The success of the initiative, entitled Cadoiço Vive (Cadoiço Lives), is viewed as key to plans to create an urban and agricultural park.

“The Cadoiço stream is the backbone of this park,” Heloísa Madeira, local councillor in charge of urbanism, told Lusa news agency.

The plan is to create what the council calls a “54-hectare green corridor” that will allow residents and visitors to experience it in a sustainable way – either walking or cycling.

The project is still at a very early stage, said Madeira, with the focus right now on changing the status of the Almargem-Trafal wetland areas to “locally protected landscape”.

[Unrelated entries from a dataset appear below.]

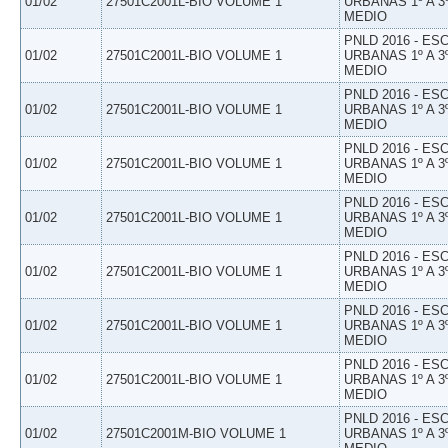
01/02
27501C2001L-BIO VOLUME 1
URBANAS 1º A 3
MEDIO
PNLD 2016 - E
01/02
27501C2001L-BIO VOLUME 1
URBANAS 1º A 3
MEDIO
PNLD 2016 - E
01/02
27501C2001L-BIO VOLUME 1
URBANAS 1º A 3
MEDIO
PNLD 2016 - E
01/02
27501C2001L-BIO VOLUME 1
URBANAS 1º A 3
MEDIO
PNLD 2016 - E
01/02
27501C2001L-BIO VOLUME 1
URBANAS 1º A 3
MEDIO
PNLD 2016 - E
01/02
27501C2001L-BIO VOLUME 1
URBANAS 1º A 3
MEDIO
PNLD 2016 - E
01/02
27501C2001L-BIO VOLUME 1
URBANAS 1º A 3
MEDIO
PNLD 2016 - E
01/02
27501C2001L-BIO VOLUME 1
URBANAS 1º A 3
MEDIO
PNLD 2016 - E
01/02
27501C2001M-BIO VOLUME 1
URBANAS 1º A 3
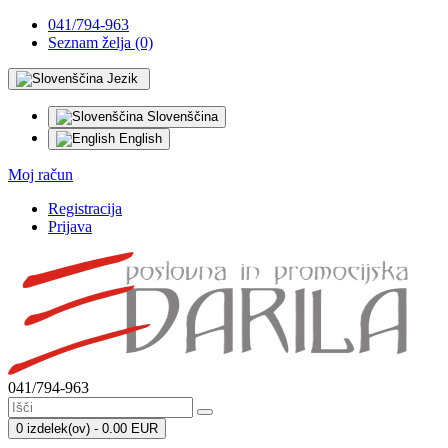
041/794-963
Seznam želja (0)
Jezik
Slovenščina
English
Moj račun
Registracija
Prijava
041/794-963
0 izdelek(ov) - 0.00 EUR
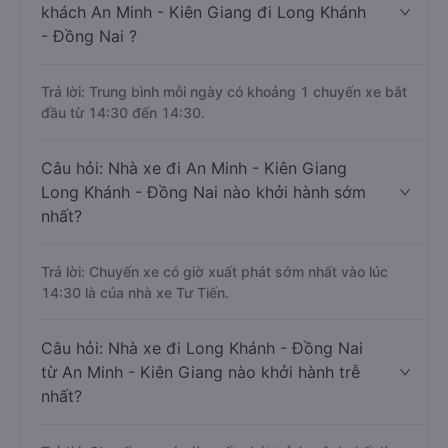
khách An Minh - Kiên Giang đi Long Khánh
- Đồng Nai ?
Trả lời: Trung bình mỗi ngày có khoảng 1 chuyến xe bắt
đầu từ 14:30 đến 14:30.
Câu hỏi: Nhà xe đi An Minh - Kiên Giang
Long Khánh - Đồng Nai nào khởi hành sớm
nhất?
Trả lời: Chuyến xe có giờ xuất phát sớm nhất vào lúc
14:30 là của nhà xe Tư Tiến.
Câu hỏi: Nhà xe đi Long Khánh - Đồng Nai
từ An Minh - Kiên Giang nào khởi hành trễ
nhất?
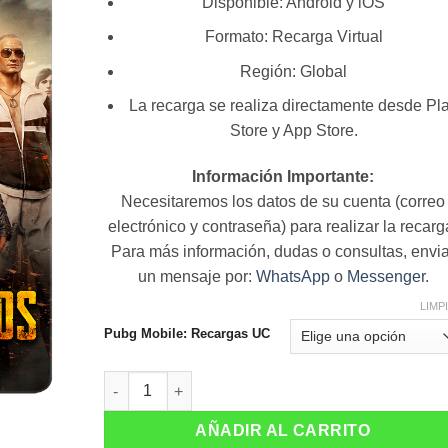
Disponible: Android y iOS
precios
desde
Formato: Recarga Virtual
$ 0.85
Región: Global
hasta
$ 84.00
La recarga se realiza directamente desde Pl
Store y App Store.
Información Importante:
Necesitaremos los datos de su cuenta (correo
electrónico y contraseña) para realizar la recarg
Para más información, dudas o consultas, envia
un mensaje por:
WhatsApp
o
Messenger
.
LIMP
Pubg Mobile: Recargas UC
Pubg Mobile: Recargas UC cantidad
AÑADIR AL CARRITO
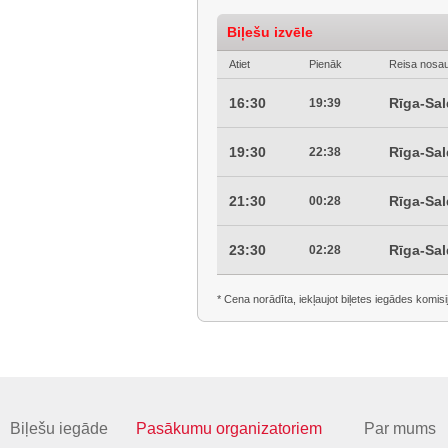
Biļešu izvēle
Atiet
Pienāk
Reisa nosa
16:30
Rīga-Sa
19:39
19:30
Rīga-Sa
22:38
21:30
Rīga-Sa
00:28
23:30
Rīga-Sa
02:28
* Cena norādīta, iekļaujot biļetes iegādes komisi
Biļešu iegāde
Pasākumu organizatoriem
Par mums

The councillor said developing these projects is “only possible with the collaboration of environmental associations” and added that it is “essential to involve the school community”, by promoting the benefits of outdoor life.

The ”Cadoiçe Vive’ initiative works – which took place along the 800-metre stream, from its iconic waterfall near a petrol station at the town’s southern exit to Parrela – lasted four months and involved “delicate interventions” in some areas, including a plot of land recently purchased by the council where the stream comes “very close” to several villas.

“We have planted many species that we know are adequate, not only for the renaturalisation of the stream, but also to stabilise the banks of the stream,” André Pinheiro, the coordinator of the project, told Lusa news agency.

Said Pinheiro, the works focused on using plants and trees and other “construction materials” to stabilise certain areas and “prevent erosion”.

This is most noticeable near the Álamos bridge, where stones and tree logs were used to strengthen the stream’s banks, new vegetation was planted and even an “insect hotel” (a structure designed to provide shelter for insects) was set up.

Several similar structures for birds and bats were also set up in “strategic areas” in a bid to bring back wildlife to Ribeira do Cadoiço and also educate younger generations.

Said Pinheiro, hopes are that children will learn the “importance of protecting animal diversity by visiting the areas that were rehabilitated and accompanying its evolution over the next months, which we hope will be fairly quick”.

While the stream is “not very-well known, even among the people of Loulé”, Pinheiro said that it is vital for the local fauna and flora as water is always flowing, even when other streams tend to dry out.

Explains Lusa, the stream sprawls through a “historically agricultural area” where food was once grown to supply the town.